▸ **How to complete this task**: Could you repeat the listing below exactly while leaving its pictures behind?

—————

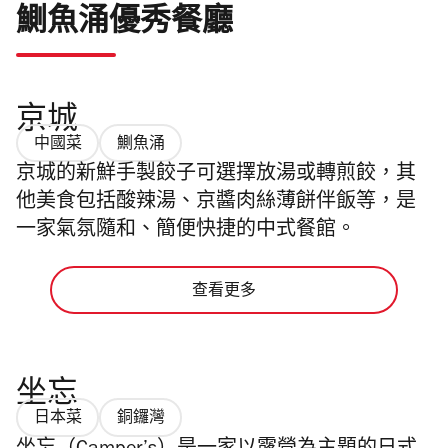
鰂魚涌優秀餐廳
京城
中國菜
鰂魚涌
京城的新鮮手製餃子可選擇放湯或轉煎餃，其
他美食包括酸辣湯、京醬肉絲薄餅伴飯等，是
一家氣氛隨和、簡便快捷的中式餐館。
查看更多
坐忘
日本菜
銅鑼灣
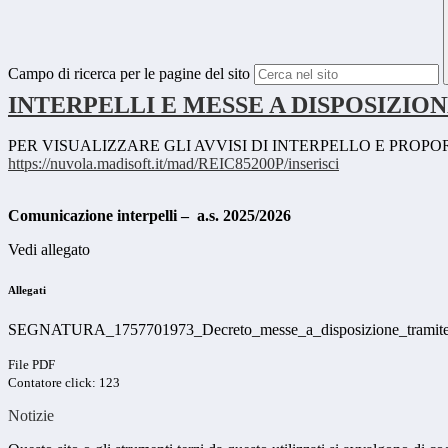
Campo di ricerca per le pagine del sito
INTERPELLI E MESSE A DISPOSIZIONE 
PER VISUALIZZARE GLI AVVISI DI INTERPELLO E PRO
https://nuvola.madisoft.it/
mad/REIC85200P/inserisci
Comunicazione interpelli – a.s. 2025/2026
Vedi allegato
Allegati
SEGNATURA_1757701973_Decreto_messe_a_disposizione_tramite_i
File PDF
Contatore click: 123
Notizie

—————

▸ **Solution to this problem**:
鰂魚涌優秀餐廳
京城
中國菜
鰂魚涌
京城的新鮮手製餃子可選擇放湯或轉煎餃，其
他美食包括酸辣湯、京醬肉絲薄餅伴飯等，是
一家氣氛隨和、簡便快捷的中式餐館。
查看更多
坐忘
日本菜
銅鑼灣
Campo di ricerca per le pagine del sito
INTERPELLI E MESSE A DISPOSIZIONE 
PER VISUALIZZARE GLI AVVISI DI INTERPELLO E PRO
https://nuvola.madisoft.it/
mad/REIC85200P/inserisci
Comunicazione interpelli – a.s. 2025/2026
Vedi allegato
Allegati
SEGNATURA_1757701973_Decreto_messe_a_disposizione_tramite_i
File PDF
Contatore click: 123
Notizie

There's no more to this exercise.